A small observation from an old and uncomfortable literature. Place a hardware random number generator next to a person concentrating on a particular outcome and the output statistics shift toward that outcome by something on the order of one part in ten thousand. Incompatible with noise only in the limit of very many trials.
Robert Jahn's Princeton Engineering Anomalies Research lab collected this kind of data from 1979 to 2007 — several million sessions. Mean per-session z-shift around 0.2σ, which compounds to roughly five sigma across the corpus. The lab closed with an honest statement: the effect is robust, the mechanism is unknown, the academic community did not accept the methodology. They never claimed a mechanism.
The paradigm continued in the Global Consciousness Project (Roger Nelson, 1998–present). A network of about seventy hardware RNGs scattered around the world records continuously. When something happens that draws mass attention — September 11, an Olympic opening ceremony, the death of a public figure — Nelson asks whether the aggregate statistic deviates from expectation. More than five hundred events have been published, with a composite z around 6.4σ.

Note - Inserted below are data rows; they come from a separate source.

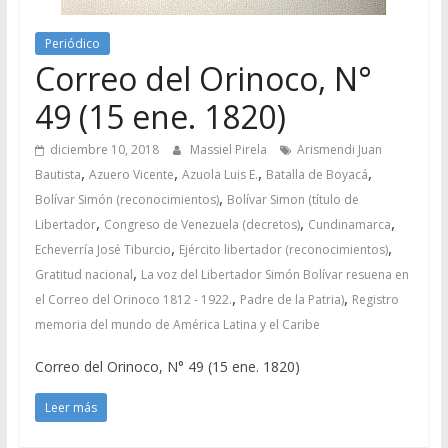
Periódico
Correo del Orinoco, N°
49 (15 ene. 1820)
diciembre 10, 2018
Massiel Pirela
Arismendi Juan
,
,
,
,
Bautista
Azuero Vicente
Azuola Luis E.
Batalla de Boyacá
,
Bolívar Simón (reconocimientos)
Bolívar Simon (título de
,
,
,
Libertador
Congreso de Venezuela (decretos)
Cundinamarca
,
,
Echeverría José Tiburcio
Ejército libertador (reconocimientos)
,
Gratitud nacional
La voz del Libertador Simón Bolívar resuena en
,
,
el Correo del Orinoco 1812 - 1922.
Padre de la Patria)
Registro
memoria del mundo de América Latina y el Caribe
Correo del Orinoco, N° 49 (15 ene. 1820)
Leer más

This is uncomfortable for two reasons. First, the effect looks like a violation of independence in physical processes across a geographically distributed network. Second, the standard criticisms — file-drawer effect, post-hoc selection, flexible event definition — are fair. They don't close the question, but they reduce confidence in the PEAR/GCP meta-analyses to the point where no conservative physicist will cite them.

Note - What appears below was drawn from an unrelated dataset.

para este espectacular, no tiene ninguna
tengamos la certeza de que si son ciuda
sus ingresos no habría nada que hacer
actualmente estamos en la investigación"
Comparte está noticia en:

I am not asking you to take the data on faith. I am asking you to notice the shape of the prediction that follows from them.

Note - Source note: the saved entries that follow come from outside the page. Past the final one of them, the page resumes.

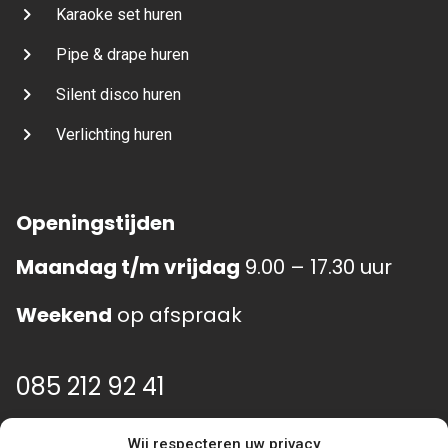
Karaoke set huren
Pipe & drape huren
Silent disco huren
Verlichting huren
Openingstijden
Maandag t/m vrijdag
9.00 – 17.30 uur
Weekend
op afspraak
085 212 92 41
info@event-gear.nl
Wij respecteren uw privacy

What pointer architecture predicts
If reality is organised as a distributed computational system with local nodes and shared state, then like every such system it has bounded coordination bandwidth. When many observers query the same part of state at once — say, watching a single broadcast — the synchronisation load on that region rises.
What should show up under load? The same thing that shows up in any distributed architecture: rising latency, small desynchronisations, local deviations from stationary statistics. Not "mass consciousness moves particles." Just slightly less efficient maintenance of the local stationary process during peak load.
The effect size in this picture has to be very small and very persistent. That is exactly what PEAR and GCP find. It is also exactly what is hard to distinguish from selection artefacts without a preregistered protocol.
What it would take to either confirm this or kill it honestly
One experiment. Preregistered on OSF. A pre-specified list of thirty upcoming global-scale events with a built-in attention metric (e.g. forecast broadcast audience). A pre-specified time window: ±90 minutes around peak. A pre-specified statistic: composite z-score across a network of at least fifty hardware RNGs of varied geography. A pre-specified threshold: aggregate statistic exceeds 4σ at the GCP-claimed effect size for n=30.
If the threshold is met, you have a serious argument that synchronisation in physical systems depends on something that correlates with mass attention. If it isn't, twenty years of PEAR/GCP literature gets a clean "probably file-drawer."
Either way, we know more than we do now.
Why bother with this essay
Within the pointer architecture programme, the galactic half is already on testable ground: the preprint reports the first comparative AIC test on SPARC, with code released. The biological half needs cooperation with labs of the Michael Levin tier — that won't happen on a solo timeline.
Between the two sits an observational test that should be cheaper: equipment that already exists in a distributed network, and a protocol that fits inside one mid-sized grant.
I am not claiming the effect is there. I am claiming that it ought to be, if pointer architecture is right, that we have the instrumentation to check, and that the absence of a serious check is a methodologically available step that nobody has taken.
The companion book, Celestial Code, walks through the full prediction set. The preprint gives the numbers on galaxies. This essay is about the cheapest of the tests — the one nobody has yet run properly.